Forbearances rise after three weeks of decline
Total mortgages in forbearance rose after falling for three straight weeks, according to Black Knight.
As of June 23, over 4.68 million mortgages of all investor types were in forbearance, up by approximately 83,000 from 4.6 million one week prior.
The number of government-sponsored enterprise conforming mortgages in forbearance grew by 25,000 to 1.925 million, while Federal Housing Administration and Veterans Affairs loans increased by 42,000 units to 1.509 million. Portfolio and private-label mortgages in a plan increased by 12,000 units to 1.249 million over the week.
There's about $1.025 trillion in unpaid principal balance on forborne mortgages, up from $1.012 trillion the previous week.
The share of all outstanding mortgages inched up to 8.8% from 8.7%. Fannie Mae and Freddie Mac loans have the lowest share in forbearance at 6.9% while 9.6% of private-labels are in a plan. FHA and VA mortgages have the highest combined forbearance share at 12.5%. However, when broken down individually, the FHA share of 14.7% brings up the average, with the VA portion sitting at 7.5%.
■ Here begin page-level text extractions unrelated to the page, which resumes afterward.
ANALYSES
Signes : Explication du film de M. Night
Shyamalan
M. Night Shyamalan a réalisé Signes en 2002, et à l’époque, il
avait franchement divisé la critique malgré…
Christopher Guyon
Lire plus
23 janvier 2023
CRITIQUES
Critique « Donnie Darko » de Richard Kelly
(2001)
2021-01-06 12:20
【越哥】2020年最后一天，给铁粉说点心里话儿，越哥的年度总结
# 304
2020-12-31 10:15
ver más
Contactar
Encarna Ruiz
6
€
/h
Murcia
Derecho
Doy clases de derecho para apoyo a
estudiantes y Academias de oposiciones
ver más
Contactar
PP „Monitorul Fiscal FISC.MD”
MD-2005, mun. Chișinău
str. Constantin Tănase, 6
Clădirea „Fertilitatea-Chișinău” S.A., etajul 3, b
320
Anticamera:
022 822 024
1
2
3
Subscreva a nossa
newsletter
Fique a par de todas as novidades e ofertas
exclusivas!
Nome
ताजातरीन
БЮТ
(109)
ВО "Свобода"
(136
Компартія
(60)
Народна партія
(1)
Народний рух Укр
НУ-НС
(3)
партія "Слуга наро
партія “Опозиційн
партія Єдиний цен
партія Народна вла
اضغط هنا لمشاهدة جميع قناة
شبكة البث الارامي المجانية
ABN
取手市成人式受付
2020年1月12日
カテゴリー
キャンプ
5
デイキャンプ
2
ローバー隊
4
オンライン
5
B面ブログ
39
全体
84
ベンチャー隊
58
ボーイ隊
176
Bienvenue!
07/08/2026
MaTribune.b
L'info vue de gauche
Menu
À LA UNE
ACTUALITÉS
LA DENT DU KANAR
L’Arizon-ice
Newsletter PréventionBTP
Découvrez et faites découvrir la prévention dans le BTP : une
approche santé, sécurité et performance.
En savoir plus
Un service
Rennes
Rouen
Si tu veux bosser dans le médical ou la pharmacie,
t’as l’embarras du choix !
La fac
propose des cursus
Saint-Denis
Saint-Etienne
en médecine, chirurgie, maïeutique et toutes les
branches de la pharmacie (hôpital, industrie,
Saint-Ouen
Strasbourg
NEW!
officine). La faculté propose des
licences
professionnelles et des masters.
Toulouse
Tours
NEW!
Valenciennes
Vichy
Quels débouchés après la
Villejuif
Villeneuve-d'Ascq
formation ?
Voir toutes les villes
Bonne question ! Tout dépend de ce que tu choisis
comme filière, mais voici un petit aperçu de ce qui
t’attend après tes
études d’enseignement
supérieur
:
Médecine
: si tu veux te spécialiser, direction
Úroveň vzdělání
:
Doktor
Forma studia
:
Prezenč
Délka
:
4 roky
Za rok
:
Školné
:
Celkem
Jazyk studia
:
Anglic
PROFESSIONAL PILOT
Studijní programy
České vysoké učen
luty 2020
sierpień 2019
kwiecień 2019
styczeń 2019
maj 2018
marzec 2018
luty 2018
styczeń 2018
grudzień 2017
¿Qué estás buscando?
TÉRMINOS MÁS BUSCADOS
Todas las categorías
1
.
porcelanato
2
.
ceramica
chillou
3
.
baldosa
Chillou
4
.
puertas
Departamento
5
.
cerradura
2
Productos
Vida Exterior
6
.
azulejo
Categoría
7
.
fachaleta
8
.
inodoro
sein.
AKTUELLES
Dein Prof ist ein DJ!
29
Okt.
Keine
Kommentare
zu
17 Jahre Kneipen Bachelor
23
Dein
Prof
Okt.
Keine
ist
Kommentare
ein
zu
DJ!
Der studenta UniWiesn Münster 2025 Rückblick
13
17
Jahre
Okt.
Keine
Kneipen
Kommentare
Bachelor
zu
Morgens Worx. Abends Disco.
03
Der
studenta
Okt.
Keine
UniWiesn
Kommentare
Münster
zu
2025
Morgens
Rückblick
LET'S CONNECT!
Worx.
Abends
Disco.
The latest Black Knight estimates show mortgage servicers will have to advance $5.7 billion each month in principal and interest payments and an additional $2.1 billion due in taxes and insurance. The T&I estimate remained unchanged from the previous week, but the P&I jumped by approximately $100 million.
Overall, Black Knight's data showed delinquencies more than doubled in the two-month span from March to May with the pandemic negatively affecting the economy.